Guernsey Press

Who dares to touch the tax cap?

With impeccable timing, just before The Sunday Times’ Rich List was published, Jersey announced plans to increase tax rates for its super-rich residents.

Published

It’s a brave move for an island which has regularly been associated with both having and flaunting wealth.

Jersey now wants its ‘super-rich’ to pay at least £250,000 a year in income tax – a 47% increase from £170,000 – for those living locally under its High Value Residency Scheme. The change should make the island an extra £1.2m. in tax every year.

That looks like small beer given the potential to upset a valuable, but potentially volatile, market. And it’s that risk of upset that seems to worry the Guernsey authorities, who maintain a tax cap of just £50,000 for the first four years of residence, rising to £150,000, still lower than Jersey and Isle of Man.

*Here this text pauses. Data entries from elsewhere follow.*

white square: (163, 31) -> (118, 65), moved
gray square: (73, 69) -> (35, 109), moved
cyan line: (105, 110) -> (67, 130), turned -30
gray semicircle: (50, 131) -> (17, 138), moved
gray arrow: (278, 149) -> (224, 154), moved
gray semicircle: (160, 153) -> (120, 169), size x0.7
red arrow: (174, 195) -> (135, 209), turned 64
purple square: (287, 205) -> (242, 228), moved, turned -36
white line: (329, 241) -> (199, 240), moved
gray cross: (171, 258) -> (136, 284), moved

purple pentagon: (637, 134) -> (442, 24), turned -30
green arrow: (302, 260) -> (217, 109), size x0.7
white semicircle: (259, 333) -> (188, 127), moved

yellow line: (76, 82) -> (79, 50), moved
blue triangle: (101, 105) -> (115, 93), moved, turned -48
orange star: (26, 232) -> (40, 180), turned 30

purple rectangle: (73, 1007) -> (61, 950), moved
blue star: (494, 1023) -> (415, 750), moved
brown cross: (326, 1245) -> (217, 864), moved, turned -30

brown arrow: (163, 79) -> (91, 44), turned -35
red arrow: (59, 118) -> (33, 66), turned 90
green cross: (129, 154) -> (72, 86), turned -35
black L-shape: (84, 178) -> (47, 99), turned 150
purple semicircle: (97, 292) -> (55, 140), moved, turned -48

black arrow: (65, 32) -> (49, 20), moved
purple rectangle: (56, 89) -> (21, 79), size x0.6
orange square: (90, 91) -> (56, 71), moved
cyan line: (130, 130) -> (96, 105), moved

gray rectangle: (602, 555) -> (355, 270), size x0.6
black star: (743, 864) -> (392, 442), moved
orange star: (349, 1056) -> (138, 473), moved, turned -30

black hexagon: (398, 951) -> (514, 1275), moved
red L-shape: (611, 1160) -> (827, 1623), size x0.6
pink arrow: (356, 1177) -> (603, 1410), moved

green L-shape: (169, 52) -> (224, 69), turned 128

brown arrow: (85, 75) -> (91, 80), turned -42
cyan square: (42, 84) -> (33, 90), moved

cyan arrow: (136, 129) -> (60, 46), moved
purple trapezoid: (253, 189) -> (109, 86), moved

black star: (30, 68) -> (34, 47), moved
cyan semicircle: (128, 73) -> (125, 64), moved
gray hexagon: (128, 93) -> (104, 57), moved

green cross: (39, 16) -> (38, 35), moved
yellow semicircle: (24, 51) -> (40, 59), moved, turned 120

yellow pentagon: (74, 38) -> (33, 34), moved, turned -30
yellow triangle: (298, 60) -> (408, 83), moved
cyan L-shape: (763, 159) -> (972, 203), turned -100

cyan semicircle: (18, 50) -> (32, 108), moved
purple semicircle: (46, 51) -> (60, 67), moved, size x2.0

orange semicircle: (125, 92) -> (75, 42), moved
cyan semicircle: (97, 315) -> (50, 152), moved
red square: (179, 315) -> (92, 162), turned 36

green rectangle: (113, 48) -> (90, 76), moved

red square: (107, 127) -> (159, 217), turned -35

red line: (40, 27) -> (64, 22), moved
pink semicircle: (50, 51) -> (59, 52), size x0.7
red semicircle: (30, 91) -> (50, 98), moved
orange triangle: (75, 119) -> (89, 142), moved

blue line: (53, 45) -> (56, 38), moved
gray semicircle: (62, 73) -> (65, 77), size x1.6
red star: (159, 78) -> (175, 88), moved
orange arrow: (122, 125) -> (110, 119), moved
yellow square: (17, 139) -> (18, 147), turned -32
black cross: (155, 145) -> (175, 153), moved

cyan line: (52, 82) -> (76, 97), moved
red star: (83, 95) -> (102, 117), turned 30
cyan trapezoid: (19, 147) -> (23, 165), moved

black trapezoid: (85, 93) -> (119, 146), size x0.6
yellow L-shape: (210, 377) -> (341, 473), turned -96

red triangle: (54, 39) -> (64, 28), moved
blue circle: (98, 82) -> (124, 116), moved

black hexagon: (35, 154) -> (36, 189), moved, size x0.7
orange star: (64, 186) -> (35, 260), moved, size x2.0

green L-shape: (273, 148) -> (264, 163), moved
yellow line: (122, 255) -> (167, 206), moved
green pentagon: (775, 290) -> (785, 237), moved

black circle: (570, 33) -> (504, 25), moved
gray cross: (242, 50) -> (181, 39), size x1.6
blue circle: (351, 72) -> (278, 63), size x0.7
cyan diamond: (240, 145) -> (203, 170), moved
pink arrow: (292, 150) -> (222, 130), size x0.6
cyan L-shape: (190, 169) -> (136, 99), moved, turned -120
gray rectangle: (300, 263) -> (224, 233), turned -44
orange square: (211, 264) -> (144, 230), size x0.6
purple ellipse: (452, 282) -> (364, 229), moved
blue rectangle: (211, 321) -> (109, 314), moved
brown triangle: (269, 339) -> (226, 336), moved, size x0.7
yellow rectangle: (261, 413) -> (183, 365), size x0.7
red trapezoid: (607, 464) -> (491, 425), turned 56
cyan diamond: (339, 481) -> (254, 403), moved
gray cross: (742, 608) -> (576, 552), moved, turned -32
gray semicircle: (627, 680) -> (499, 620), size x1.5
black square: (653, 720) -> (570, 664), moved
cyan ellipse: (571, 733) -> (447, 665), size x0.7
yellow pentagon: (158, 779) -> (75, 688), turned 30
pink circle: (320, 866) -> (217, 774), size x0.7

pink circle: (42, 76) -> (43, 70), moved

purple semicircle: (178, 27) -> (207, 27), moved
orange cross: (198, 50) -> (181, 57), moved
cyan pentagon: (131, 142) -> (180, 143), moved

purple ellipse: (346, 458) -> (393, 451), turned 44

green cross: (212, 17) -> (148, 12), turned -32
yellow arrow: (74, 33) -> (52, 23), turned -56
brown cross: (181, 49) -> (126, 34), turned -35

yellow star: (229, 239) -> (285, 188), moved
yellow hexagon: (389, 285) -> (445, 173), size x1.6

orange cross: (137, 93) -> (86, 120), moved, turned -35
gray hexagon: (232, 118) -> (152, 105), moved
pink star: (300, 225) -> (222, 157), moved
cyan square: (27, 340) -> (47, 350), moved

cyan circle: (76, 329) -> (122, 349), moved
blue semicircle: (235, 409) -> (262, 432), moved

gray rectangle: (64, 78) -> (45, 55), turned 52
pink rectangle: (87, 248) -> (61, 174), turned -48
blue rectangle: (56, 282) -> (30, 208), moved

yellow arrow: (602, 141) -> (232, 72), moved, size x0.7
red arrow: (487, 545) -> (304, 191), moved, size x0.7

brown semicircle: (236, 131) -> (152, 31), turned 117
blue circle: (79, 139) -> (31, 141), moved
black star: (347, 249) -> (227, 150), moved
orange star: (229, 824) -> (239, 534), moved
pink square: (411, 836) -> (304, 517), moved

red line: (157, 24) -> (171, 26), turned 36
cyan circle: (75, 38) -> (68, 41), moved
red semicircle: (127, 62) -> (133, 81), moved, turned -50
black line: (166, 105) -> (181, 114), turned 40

Guernsey’s research during the early stages of the Tax Review uncovered that the wealthiest 5% of island residents contributed 26% of the island’s tax revenues, more than the 60% of the population which is made up from low and middle-income households.

Tax is an obvious driver for relocation, but far from the only one. Often new arrivals are effusive about why they chose the island aside from tax – but is any move on tax a risk too far for relatively small return? Jersey may soon see.